Your assignment: Pictures are not part of the copy; repeat everything else in the records exactly.

Task input section start

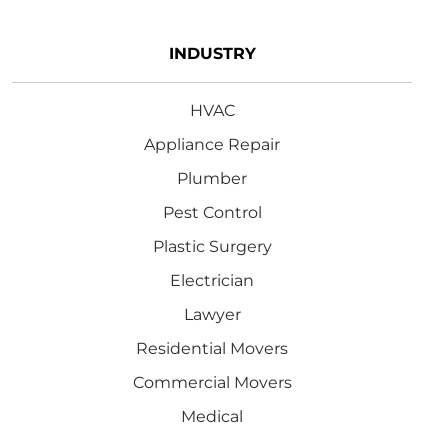
INDUSTRY
HVAC
Appliance Repair
Plumber
Pest Control
Plastic Surgery
Electrician
Lawyer
Residential Movers
Commercial Movers
Medical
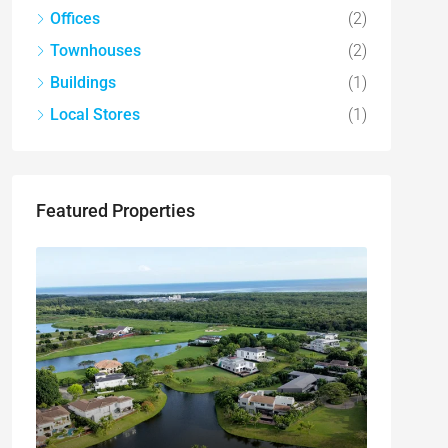
Offices
(2)
Townhouses
(2)
Buildings
(1)
Local Stores
(1)
Featured Properties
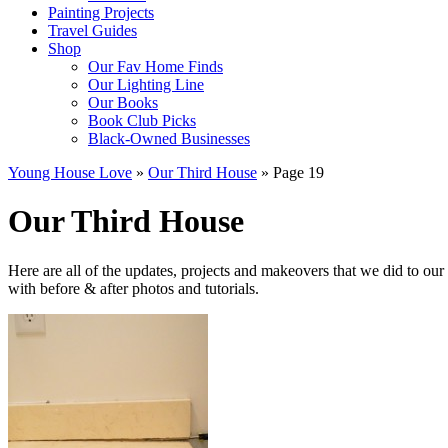
Painting Projects
Travel Guides
Shop
Our Fav Home Finds
Our Lighting Line
Our Books
Book Club Picks
Black-Owned Businesses
Young House Love
»
Our Third House
»
Page 19
Our Third House
Here are all of the updates, projects and makeovers that we did to o
with before & after photos and tutorials.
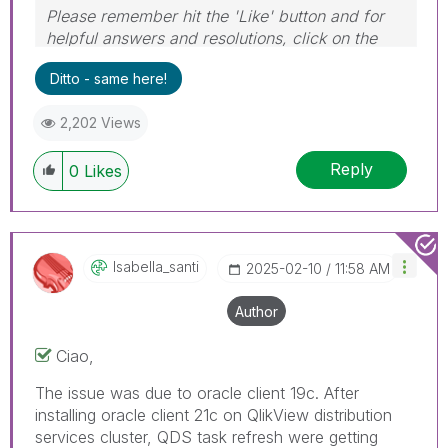
Please remember hit the 'Like' button and for
helpful answers and resolutions, click on the
'Accept As Solution' button. Cheers!
Ditto - same here!
2,202 Views
Reply
0
Likes
Isabella_santi
‎2025-02-10
11:58 AM
Author
Ciao,
The issue was due to oracle client 19c. After
installing oracle client 21c on QlikView distribution
services cluster, QDS task refresh were getting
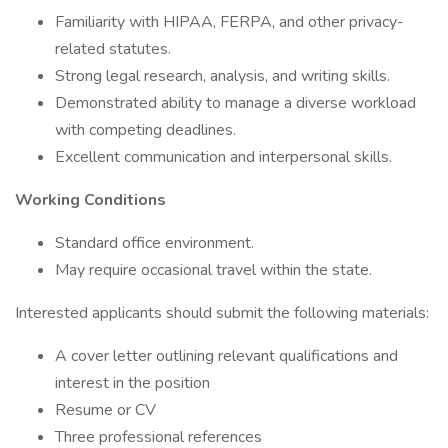
Familiarity with HIPAA, FERPA, and other privacy-
related statutes.
Strong legal research, analysis, and writing skills.
Demonstrated ability to manage a diverse workload
with competing deadlines.
Excellent communication and interpersonal skills.
Working Conditions
Standard office environment.
May require occasional travel within the state.
Interested applicants should submit the following materials:
A cover letter outlining relevant qualifications and
interest in the position
Resume or CV
Three professional references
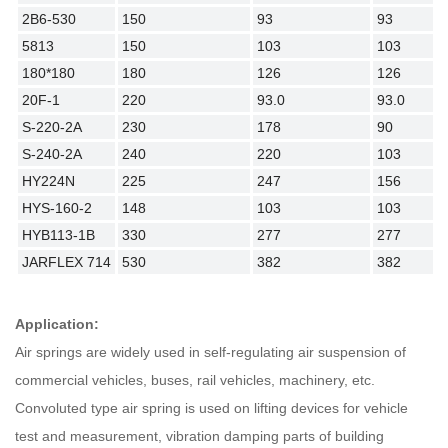
2B6-530
150
93
93
5813
150
103
103
180*180
180
126
126
20F-1
220
93.0
93.0
S-220-2A
230
178
90
S-240-2A
240
220
103
HY224N
225
247
156
HYS-160-2
148
103
103
HYB113-1B
330
277
277
JARFLEX 714
530
382
382
Application:
Air springs are widely used in self-regulating air suspension of
commercial vehicles, buses, rail vehicles, machinery, etc.
Convoluted type air spring is used on lifting devices for vehicle
test and measurement, vibration damping parts of building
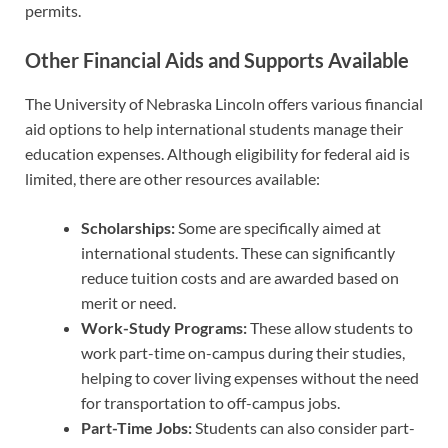
permits.
Other Financial Aids and Supports Available
The University of Nebraska Lincoln offers various financial
aid options to help international students manage their
education expenses. Although eligibility for federal aid is
limited, there are other resources available:
Scholarships:
Some are specifically aimed at
international students. These can significantly
reduce tuition costs and are awarded based on
merit or need.
Work-Study Programs:
These allow students to
work part-time on-campus during their studies,
helping to cover living expenses without the need
for transportation to off-campus jobs.
Part-Time Jobs:
Students can also consider part-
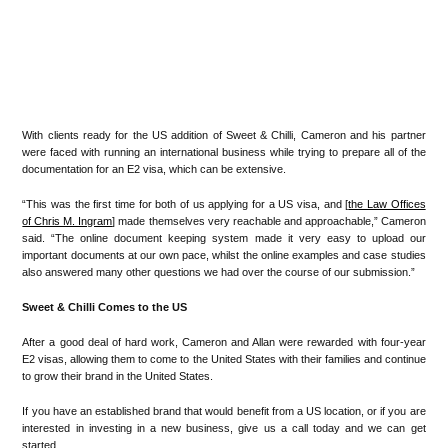
With clients ready for the US addition of Sweet & Chilli, Cameron and his partner
were faced with running an international business while trying to prepare all of the
documentation for an E2 visa, which can be extensive.
“This was the first time for both of us applying for a US visa, and [
the Law Offices
of Chris M. Ingram
] made themselves very reachable and approachable,” Cameron
said. “The online document keeping system made it very easy to upload our
important documents at our own pace, whilst the online examples and case studies
also answered many other questions we had over the course of our submission.”
Sweet & Chilli Comes to the US
After a good deal of hard work, Cameron and Allan were rewarded with four-year
E2 visas, allowing them to come to the United States with their families and continue
to grow their brand in the United States.
If you have an established brand that would benefit from a US location, or if you are
interested in investing in a new business, give us a call today and we can get
started.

Task input section end

Reply:
INDUSTRY
HVAC
Appliance Repair
Plumber
Pest Control
Plastic Surgery
Electrician
Lawyer
Residential Movers
Commercial Movers
Medical
Offices
(2)
Townhouses
(2)
Buildings
(1)
Local Stores
(1)
Featured Properties
Painting Projects
Travel Guides
Shop
Our Fav Home Finds
Our Lighting Line
Our Books
Book Club Picks
Black-Owned Businesses
Young House Love
»
Our Third House
»
Page 19
Our Third House
Here are all of the updates, projects and makeovers that we did to o
with before & after photos and tutorials.
Please remember hit the 'Like' button and for
helpful answers and resolutions, click on the
'Accept As Solution' button. Cheers!
Ditto - same here!
2,202 Views
Reply
0
Likes
Isabella_santi
‎2025-02-10
11:58 AM
Author
Ciao,
The issue was due to oracle client 19c. After
installing oracle client 21c on QlikView distribution
services cluster, QDS task refresh were getting
Familiarity with HIPAA, FERPA, and other privacy-
related statutes.
Strong legal research, analysis, and writing skills.
Demonstrated ability to manage a diverse workload
with competing deadlines.
Excellent communication and interpersonal skills.
Working Conditions
Standard office environment.
May require occasional travel within the state.
Interested applicants should submit the following materials:
A cover letter outlining relevant qualifications and
interest in the position
Resume or CV
Three professional references
2B6-530
150
93
93
5813
150
103
103
180*180
180
126
126
20F-1
220
93.0
93.0
S-220-2A
230
178
90
S-240-2A
240
220
103
HY224N
225
247
156
HYS-160-2
148
103
103
HYB113-1B
330
277
277
JARFLEX 714
530
382
382
Application:
Air springs are widely used in self-regulating air suspension of
commercial vehicles, buses, rail vehicles, machinery, etc.
Convoluted type air spring is used on lifting devices for vehicle
test and measurement, vibration damping parts of building
permits.
Other Financial Aids and Supports Available
The University of Nebraska Lincoln offers various financial
aid options to help international students manage their
education expenses. Although eligibility for federal aid is
limited, there are other resources available:
Scholarships:
Some are specifically aimed at
international students. These can significantly
reduce tuition costs and are awarded based on
merit or need.
Work-Study Programs:
These allow students to
work part-time on-campus during their studies,
helping to cover living expenses without the need
for transportation to off-campus jobs.
Part-Time Jobs:
Students can also consider part-
With clients ready for the US addition of Sweet & Chilli, Cameron and his partner
were faced with running an international business while trying to prepare all of the
documentation for an E2 visa, which can be extensive.
“This was the first time for both of us applying for a US visa, and [
the Law Offices
of Chris M. Ingram
] made themselves very reachable and approachable,” Cameron
said. “The online document keeping system made it very easy to upload our
important documents at our own pace, whilst the online examples and case studies
also answered many other questions we had over the course of our submission.”
Sweet & Chilli Comes to the US
After a good deal of hard work, Cameron and Allan were rewarded with four-year
E2 visas, allowing them to come to the United States with their families and continue
to grow their brand in the United States.
If you have an established brand that would benefit from a US location, or if you are
interested in investing in a new business, give us a call today and we can get
started.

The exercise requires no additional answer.